Question 7 (Multiple Choice Worth 1 points) \( \begin{array}{l}(05.02 \mathrm{MC} \text { ) } \\ \text { City A and City B had two different temperatures on a particular day. On that day, five times the temperature of City A was } 8^{\circ} \mathrm{C} \text { more than three times the temperature of City B. The } \\ \text { temperature of City A minus twice the temperature of City B was }-4^{\circ} \mathrm{C} \text {. The following system of equations models this scenario: } \\ \begin{array}{l}5 x=8+3 y \\ x-2 y=-4\end{array}\end{array} \begin{array}{l}\text { ( }\end{array} \)

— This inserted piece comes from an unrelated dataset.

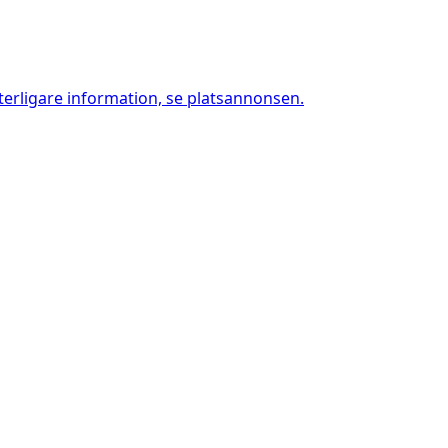
tterligare information, se platsannonsen.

Let's dive into the world of systems of equations! Here, we've got two equations that describe the temperatures in cities A and B. By using substitution or elimination methods, you can solve for the variables \(x\) (temperature of City A) and \(y\) (temperature of City B). You might find that equations like these pop up in various science problems, especially in chemistry for reaction rates! Now, if you're unraveling this puzzle, remember to double-check the order of operations. A common mistake is to misinterpret the terms on either side of the equal sign, especially when rearranging. Keep it neat and orderly, and don't be shy to write it down step-by-step to visualize your moves. It's like solving a mystery—just be patient and methodical, and the solution will come to light!